The Senate Judiciary Committee said it would hold a hearing Wednesday on the raid, but there was some confusion as to whether Attorney General Janet Reno would be invited to testify.

Committee Chairman Orrin G. Hatch, Utah Republican, told reporters late Wednesday he did not plan to call Miss Reno, but would likely call one of her deputies and officials of the U.S. Immigration and Naturalization Service. But Senate leaders and committee members said Thursday that Mr. Hatch was talking about inviting Miss Reno.

"The attorney general will be asked to appear," Majority Leader Trent Lott, Mississippi Republican, said shortly after discussing the matter with Mr. Hatch during a vote on the Senate floor.

Committee spokeswoman Jeanne Lopatto said Mr. Hatch is still considering the witness list, which will not be complete until late Friday or early next week.

Mr. Hatch told reporters Wednesday he was likely to call Juan Miguel Gonzalez or Mr. Craig.

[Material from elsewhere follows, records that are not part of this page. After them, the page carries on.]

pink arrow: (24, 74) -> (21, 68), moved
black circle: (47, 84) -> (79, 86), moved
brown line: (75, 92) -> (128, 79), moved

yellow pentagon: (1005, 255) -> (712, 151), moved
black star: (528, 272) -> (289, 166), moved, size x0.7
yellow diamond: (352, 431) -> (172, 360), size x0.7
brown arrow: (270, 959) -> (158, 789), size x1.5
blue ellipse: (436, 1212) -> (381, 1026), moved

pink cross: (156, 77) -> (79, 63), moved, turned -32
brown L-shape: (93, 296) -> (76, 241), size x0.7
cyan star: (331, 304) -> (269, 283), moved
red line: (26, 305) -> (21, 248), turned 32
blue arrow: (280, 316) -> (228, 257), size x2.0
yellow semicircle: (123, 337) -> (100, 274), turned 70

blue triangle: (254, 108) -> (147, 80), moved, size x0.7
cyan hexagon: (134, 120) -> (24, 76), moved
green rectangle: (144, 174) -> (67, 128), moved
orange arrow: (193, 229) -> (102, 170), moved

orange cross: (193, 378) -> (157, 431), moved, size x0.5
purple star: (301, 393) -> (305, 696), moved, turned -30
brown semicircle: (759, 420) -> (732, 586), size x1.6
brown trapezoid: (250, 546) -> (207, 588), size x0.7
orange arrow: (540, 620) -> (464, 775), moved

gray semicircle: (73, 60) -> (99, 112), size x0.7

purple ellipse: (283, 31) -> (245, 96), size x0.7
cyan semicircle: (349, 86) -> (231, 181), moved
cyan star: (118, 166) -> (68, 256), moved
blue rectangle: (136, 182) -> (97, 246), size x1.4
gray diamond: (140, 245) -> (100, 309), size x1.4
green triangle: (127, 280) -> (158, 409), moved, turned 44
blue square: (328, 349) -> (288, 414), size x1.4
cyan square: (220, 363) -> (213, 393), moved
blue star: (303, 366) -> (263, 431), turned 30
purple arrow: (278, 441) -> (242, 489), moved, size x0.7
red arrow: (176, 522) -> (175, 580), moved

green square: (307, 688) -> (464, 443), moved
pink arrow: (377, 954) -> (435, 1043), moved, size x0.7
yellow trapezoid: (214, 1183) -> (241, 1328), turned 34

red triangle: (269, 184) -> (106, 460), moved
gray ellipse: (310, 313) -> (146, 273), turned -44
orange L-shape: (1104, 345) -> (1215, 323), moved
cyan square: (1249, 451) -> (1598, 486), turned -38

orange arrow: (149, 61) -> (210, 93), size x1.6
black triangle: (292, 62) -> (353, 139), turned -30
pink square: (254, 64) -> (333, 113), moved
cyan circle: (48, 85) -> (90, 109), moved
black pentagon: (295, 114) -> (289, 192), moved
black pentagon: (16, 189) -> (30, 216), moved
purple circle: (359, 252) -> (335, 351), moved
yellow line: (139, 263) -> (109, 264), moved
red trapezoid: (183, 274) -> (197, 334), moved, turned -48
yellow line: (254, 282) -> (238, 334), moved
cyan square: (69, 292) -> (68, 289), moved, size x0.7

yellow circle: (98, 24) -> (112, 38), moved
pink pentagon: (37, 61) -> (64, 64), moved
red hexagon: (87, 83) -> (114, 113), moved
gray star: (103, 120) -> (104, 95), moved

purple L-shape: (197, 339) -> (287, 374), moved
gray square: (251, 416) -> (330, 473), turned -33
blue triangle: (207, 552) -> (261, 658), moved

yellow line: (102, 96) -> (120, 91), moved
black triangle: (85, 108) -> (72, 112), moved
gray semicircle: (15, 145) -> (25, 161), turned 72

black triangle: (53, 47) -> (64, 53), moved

He will not call members of Elian's Miami-based family, although he will call their attorney or representatives.

At her weekly press briefing, Miss Reno again defended the pre-dawn Saturday raid, during which the boy was seized from the Miami home of his relatives, and the government's decision to end negotiations with the relatives.

Miss Reno said that at 4 a.m., the relatives through intermediaries said a government requirement that Elian be taken pending the court hearing to his father in Washington was a "deal-breaker."

"I had the feeling we were in the same position we had been in, with the goalposts changing, and it was at this point, if it were a deal-breaker, we should bring the negotiations to an end," she said, adding that the Miami relatives eventually said the government would have to "use force to take the child."

Miss Reno said that during the raid, several bystanders tried to throw ropes around the house as agents tried to enter and that a couch was pushed up against the door to limit entry into the house. That was why agents used a battering ram to enter the house.

"Clearly, the agents had to be in force … there had to be a show of force, not a use of force, to show that we were in control," she said.

Justice Department officials said their conduct of the Elian Gonzalez case, including the raid, had cost through Monday more than $578,000 since November. The estimate, described as preliminary, does not include the costs of the family's stay at Andrews Air Force Base from Saturday until Tuesday.

The largest amount, about $374,000, went to the U.S. Immigration and Naturalization Service for the cost of training and housing 131 agents who participated in the raid and Elian's government airplane flight to Washington. The U.S. Marshals Service, which provided 20 deputies for the raid and security for Elian's father in Washington and the entire family since Saturday, spent $161,000.

• Sean Scully contributed to this report.